I lifted the bottle and put my hand on the stopper, but there was a second knock, one much quieter and more reserved. It sounded an awful lot like a customer’s knock: the sort of knock that said they were sorry for bothering me but sorrier for having a problem in the first place, and still not as sorry as they would be to pay. I put the bottle back on the file stand and nudged the button to unlock the door.
Alejandro opened it and stepped inside as quietly as a cat in a bassinet, then closed it behind him with a click the baby would have slept through. Normally, the hinges squeaked and the door took jiggling to get closed. I’d always heard a golem’s senses were way beyond ours, but I had no idea. I blinked and set down my coffee mug, still empty of whiskey or coffee or anything, and nodded. “Well.” I tried not to look surprised. I probably failed. “Okay.”
Whereas it had been dark and dramatic a few days ago, Alejan
dro’s skin was an off-white with hints of gray where an egg’s shell might have shades of beige or tan. His hair changed to a deep reddish purple.
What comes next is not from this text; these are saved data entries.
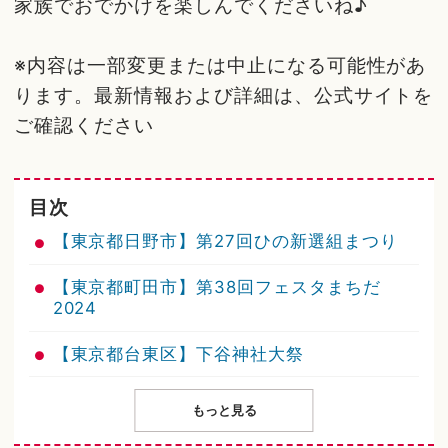
家族でおでかけを楽しんでくださいね♪
※内容は一部変更または中止になる可能性があ
ります。最新情報および詳細は、公式サイトを
ご確認ください
目次
【東京都日野市】第27回ひの新選組まつり
【東京都町田市】第38回フェスタまちだ
2024
【東京都台東区】下谷神社大祭
もっと見る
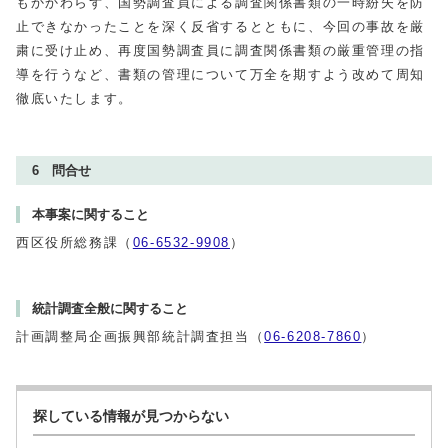
もかかわらず、国勢調査員による調査関係書類の一時紛失を防
止できなかったことを深く反省するとともに、今回の事故を厳
粛に受け止め、再度国勢調査員に調査関係書類の厳重管理の指
導を行うなど、書類の管理について万全を期すよう改めて周知
徹底いたします。
6 問合せ
本事案に関すること
西区役所総務課（
06-6532-9908
）
統計調査全般に関すること
計画調整局企画振興部統計調査担当（
06-6208-7860
）
探している情報が見つからない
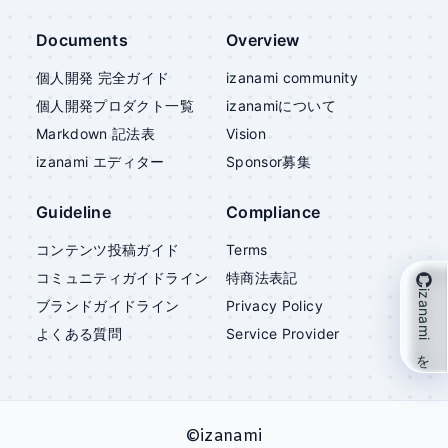
Documents
Overview
個人開発 完全ガイド
izanami community
個人開発プロダクト一覧
izanami
について
Markdown 記法表
Vision
izanami
エディター
Sponsor募集
Guideline
Compliance
コンテンツ投稿ガイド
Terms
コミュニティガイドライン
特商法表記
izanami を支援
ブランドガイドライン
Privacy Policy
よくある質問
Service Provider
©
izanami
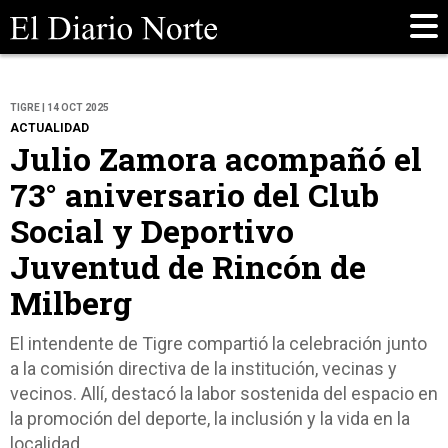
TIGRE | 14 OCT 2025
ACTUALIDAD
Julio Zamora acompañó el
73° aniversario del Club
Social y Deportivo
Juventud de Rincón de
Milberg
El intendente de Tigre compartió la celebración junto
a la comisión directiva de la institución, vecinas y
vecinos. Allí, destacó la labor sostenida del espacio en
la promoción del deporte, la inclusión y la vida en la
localidad.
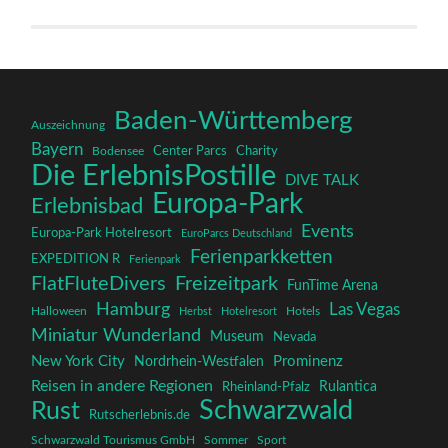
Baden-Württemberg
Auszeichnung
Bayern
Charity
Center Parcs
Bodensee
Die ErlebnisPostille
DIVE TALK
Europa-Park
Erlebnisbad
Events
Europa-Park Hotelresort
EuroParcs Deutschland
Ferienparkketten
EXPEDITION R
Ferienpark
FlatFluteDivers
Freizeitpark
FunTime Arena
Hamburg
Las Vegas
Halloween
Herbst
Hotelresort
Hotels
Miniatur Wunderland
Museum
Nevada
New York City
Prominenz
Nordrhein-Westfalen
Reisen in andere Regionen
Rulantica
Rheinland-Pfalz
Schwarzwald
Rust
Rutscherlebnis.de
Schwarzwald Tourismus GmbH
Sommer
Sport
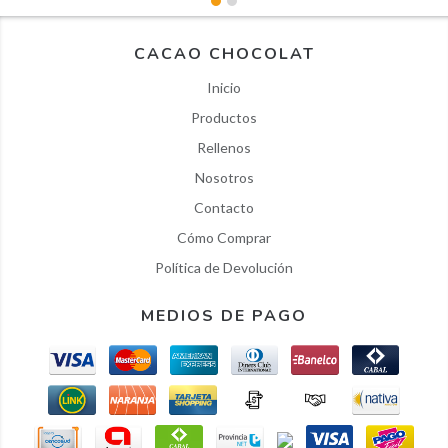
CACAO CHOCOLAT
Inicio
Productos
Rellenos
Nosotros
Contacto
Cómo Comprar
Política de Devolución
MEDIOS DE PAGO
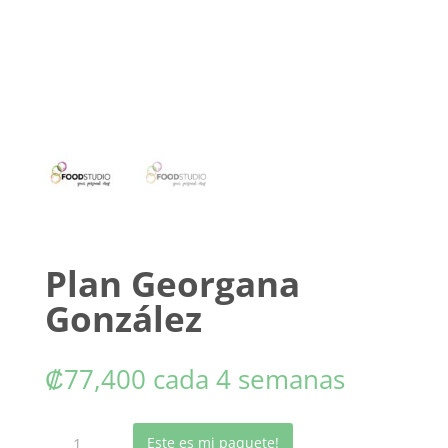
Plan Georgana
González
₡
77,400
cada 4 semanas
Plan
Este es mi paquete!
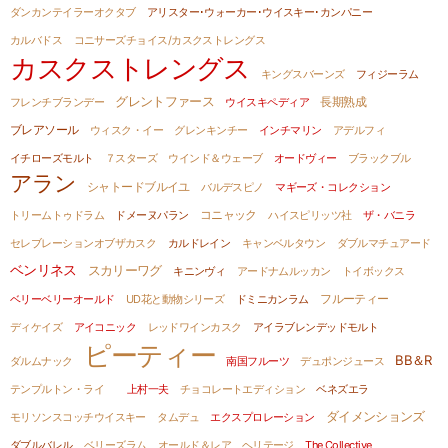
ダンカンテイラーオクタブ
アリスター･ウォーカー･ウイスキー･カンパニー
カルバドス
コニサーズチョイス/カスクストレングス
カスクストレングス
キングスバーンズ
フィジーラム
グレントファース
フレンチブランデー
ウイスキペディア
長期熟成
ブレアソール
ウィスク・イー
グレンキンチー
インチマリン
アデルフィ
イチローズモルト
７スターズ
ウインド＆ウェーブ
オードヴィー
ブラックブル
アラン
シャトードブルイユ
バルデスピノ
マギーズ・コレクション
コニャック
トリームトゥドラム
ドメーヌパラン
ハイスピリッツ社
ザ・バニラ
セレブレーションオブザカスク
カルドレイン
キャンベルタウン
ダブルマチュアード
ベンリネス
スカリーワグ
キニンヴィ
アードナムルッカン
トイボックス
ベリーベリーオールド
UD花と動物シリーズ
ドミニカンラム
フルーティー
ディケイズ
アイコニック
レッドワインカスク
アイラブレンデッドモルト
ピーティー
BB＆R
ダルムナック
南国フルーツ
デュポンジュース
テンプルトン・ライ
上村一夫
チョコレートエディション
ベネズエラ
ダイメンションズ
モリソンスコッチウイスキー
タムデュ
エクスプロレーション
ダブルバレル
ベリーズラム
オールド＆レア ヘリテージ
The Collective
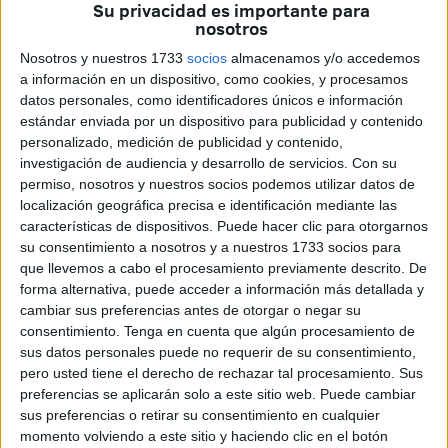
Española
y a las
Compañías de Mar
del propio Ejército
Su privacidad es importante para
nosotros
en Ceuta y Melilla
con motivo de la
festividad de la
Virgen del Carmen
, patrona de los marinos.
Nosotros y nuestros 1733
socios
almacenamos y/o accedemos
a información en un dispositivo, como cookies, y procesamos
A través de un mensaje publicado en su perfil oficial en la
datos personales, como identificadores únicos e información
estándar enviada por un dispositivo para publicidad y contenido
red social X (antes Twitter), el Ejército ha querido
rendir
personalizado, medición de publicidad y contenido,
homenaje
a todos los hombres y mujeres que integran
investigación de audiencia y desarrollo de servicios.
Con su
estas unidades, destacando especialmente a quienes
permiso, nosotros y nuestros socios podemos utilizar datos de
forman parte de las Compañías de Mar destacadas en las
localización geográfica precisa e identificación mediante las
características de dispositivos. Puede hacer clic para otorgarnos
dos ciudades autónomas.
su consentimiento a nosotros y a nuestros 1733 socios para
que llevemos a cabo el procesamiento previamente descrito. De
"Hoy nuestra felicitación a todos los componentes de la
forma alternativa, puede acceder a información más detallada y
Armada Española y también de las Compañías de Mar del
cambiar sus preferencias antes de otorgar o negar su
Ejército de Tierra de Melilla y Ceuta, en el día de su
consentimiento.
Tenga en cuenta que algún procesamiento de
#Patrona la Virgen del Carmen ¡Muchas felicidades a
sus datos personales puede no requerir de su consentimiento,
pero usted tiene el derecho de rechazar tal procesamiento. Sus
todos! Somos tu Ejército”, reza el mensaje institucional.
preferencias se aplicarán solo a este sitio web. Puede cambiar
sus preferencias o retirar su consentimiento en cualquier
La Virgen del Carmen es
la patrona de la Armada y de
momento volviendo a este sitio y haciendo clic en el botón
todas aquellas personas vinculadas al mar
. Cada
16 de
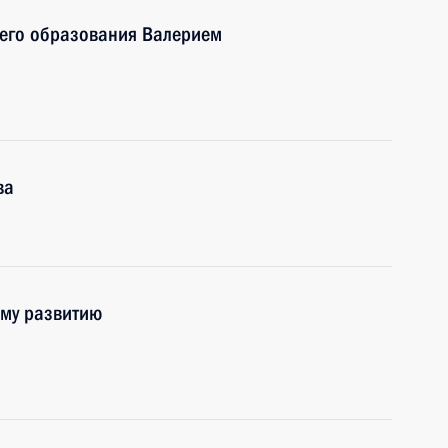
шего образования Валерием
ва
ому развитию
I had assumed golems were fixed in their appearance, and in that moment, it occurred to me to wonder why I ever assumed that in the first place. No reason they can’t swap things around like any Plus.
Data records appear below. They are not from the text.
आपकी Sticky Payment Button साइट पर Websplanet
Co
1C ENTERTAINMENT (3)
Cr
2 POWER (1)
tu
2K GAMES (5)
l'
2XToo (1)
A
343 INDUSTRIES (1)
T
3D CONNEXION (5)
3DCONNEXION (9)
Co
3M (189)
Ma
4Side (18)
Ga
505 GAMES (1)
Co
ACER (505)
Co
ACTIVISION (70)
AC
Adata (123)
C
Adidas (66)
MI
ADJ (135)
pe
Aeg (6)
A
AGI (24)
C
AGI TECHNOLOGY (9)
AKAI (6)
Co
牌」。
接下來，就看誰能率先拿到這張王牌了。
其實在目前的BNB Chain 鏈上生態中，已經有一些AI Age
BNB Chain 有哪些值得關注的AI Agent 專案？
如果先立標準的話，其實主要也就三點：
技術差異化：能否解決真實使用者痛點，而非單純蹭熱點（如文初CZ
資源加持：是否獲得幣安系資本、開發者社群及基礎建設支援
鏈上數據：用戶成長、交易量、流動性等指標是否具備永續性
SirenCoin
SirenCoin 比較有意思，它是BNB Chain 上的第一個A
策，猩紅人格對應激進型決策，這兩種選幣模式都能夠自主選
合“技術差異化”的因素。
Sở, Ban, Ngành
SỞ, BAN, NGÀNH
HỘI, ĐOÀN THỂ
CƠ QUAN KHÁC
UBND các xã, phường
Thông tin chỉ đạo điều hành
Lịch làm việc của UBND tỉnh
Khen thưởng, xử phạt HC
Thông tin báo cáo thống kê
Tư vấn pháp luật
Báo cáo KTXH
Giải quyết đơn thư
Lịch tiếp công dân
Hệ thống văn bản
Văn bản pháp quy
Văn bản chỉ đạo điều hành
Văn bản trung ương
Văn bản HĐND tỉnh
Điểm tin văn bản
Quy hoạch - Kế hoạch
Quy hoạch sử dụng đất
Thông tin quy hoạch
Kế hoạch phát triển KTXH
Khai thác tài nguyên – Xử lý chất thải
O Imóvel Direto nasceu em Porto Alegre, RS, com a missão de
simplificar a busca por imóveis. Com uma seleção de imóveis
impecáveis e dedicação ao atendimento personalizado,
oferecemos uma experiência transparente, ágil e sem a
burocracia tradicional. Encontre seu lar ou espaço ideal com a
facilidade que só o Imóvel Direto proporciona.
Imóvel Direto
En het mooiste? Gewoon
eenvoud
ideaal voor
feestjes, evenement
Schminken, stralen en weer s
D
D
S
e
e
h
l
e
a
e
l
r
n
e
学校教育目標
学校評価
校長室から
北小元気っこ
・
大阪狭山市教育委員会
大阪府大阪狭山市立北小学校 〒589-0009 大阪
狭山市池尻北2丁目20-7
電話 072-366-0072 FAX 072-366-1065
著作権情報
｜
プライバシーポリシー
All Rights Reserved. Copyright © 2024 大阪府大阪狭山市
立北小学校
Taking in his choices of colors, my mind kicked around words like “eggplant” and “burgundy” before deciding they fell short. The golem’s hair was pulled back and tied into a neat ponytail. It hung so that it hit the middle of his back exactly between where his shoulder blades would have been if he were a living man. He stood maybe two meters tall, maybe taller, easily several centimeters taller than I am, so I had to look up a little to meet his eyes. It had a sobering effect: he seemed instantly superior in the social hierarchy.
I reminded myself everything about a golem is literally by design. If he was tall enough to make most people look up to him, it could only be a deliberate choice, almost certainly meant to convey authority—one I found, ironically, a little off-putting.
Alejandro had good cheekbones, a pair of pale and expressive lips, eyebrows that jutted at a barely noticeable obtuse angle over his eyes, and a prominent Adam’s apple. I thought that was an unusual touch of mimicry for something otherwise obviously constructed. Why bother with the laryngeal prominence if anyone could tell he was made of some kind of cellulose and bioplas? The various design choices taken together suggested ambivalence: maybe a team expressing in their work some internal conflict about how human he should or shouldn’t be, or maybe a Doc Frankenstein somewhere who was never quite at peace with the idea of his or her creation.
My initial over-analysis of his design and execution bothered me in the way I was always bothered by my detective’s reflex of seeing motives behind every detail. But, I also knew a part of what bothered me about him was what bothered me about the idea of golems in general: no one knows who made them or where they came from. All anybody knows is they’re ancient. Sometimes they’re very kind, and sometimes they’re assholes, and sometimes they’re just sort of there, dissociated and distant in a way some people read as snobbery, and regardless of what they’re like socially, absolutely none of them will admit their origins. They’ve been asked plenty of times, of course, and the urban legend goes that once in a while one of them will open up enough to say she or he doesn’t know whence they came. I never liked that answer. It’s the sort of non-answer politicians give when they want to make you feel like they answered your question. It’s a deflection. I hate people who play that sort of game.